From the first line to the last, retype the records exactly and skip the pictures.

Page images and extracted text
::::::::

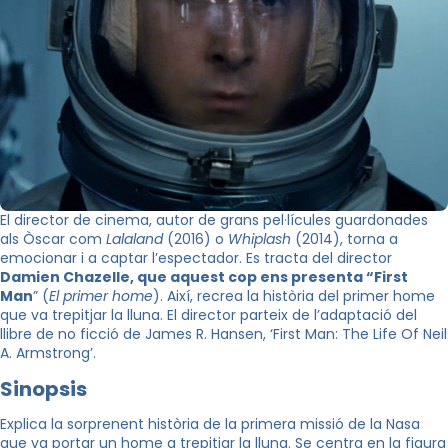
El director de cinema, autor de grans pel·lícules guardonades
als Òscar com
Lalaland
(2016) o
Whiplash
(2014), torna a
emocionar i a captar l’espectador. Es tracta del director
Damien Chazelle, que aquest cop ens presenta “First
Man
” (
El primer home
). Així, recrea la història del primer home
que va trepitjar la lluna. El director parteix de l’adaptació del
llibre de no ficció de James R. Hansen, ‘First Man: The Life Of Neil
A. Armstrong’.
Sinopsis
Explica la sorprenent història de la primera missió de la Nasa
que va portar un home a trepitjar la lluna. Se centra en la figura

::::::::

**Written solution:**
El director de cinema, autor de grans pel·lícules guardonades
als Òscar com
Lalaland
(2016) o
Whiplash
(2014), torna a
emocionar i a captar l’espectador. Es tracta del director
Damien Chazelle, que aquest cop ens presenta “First
Man
” (
El primer home
). Així, recrea la història del primer home
que va trepitjar la lluna. El director parteix de l’adaptació del
llibre de no ficció de James R. Hansen, ‘First Man: The Life Of Neil
A. Armstrong’.
Sinopsis
Explica la sorprenent història de la primera missió de la Nasa
que va portar un home a trepitjar la lluna. Se centra en la figura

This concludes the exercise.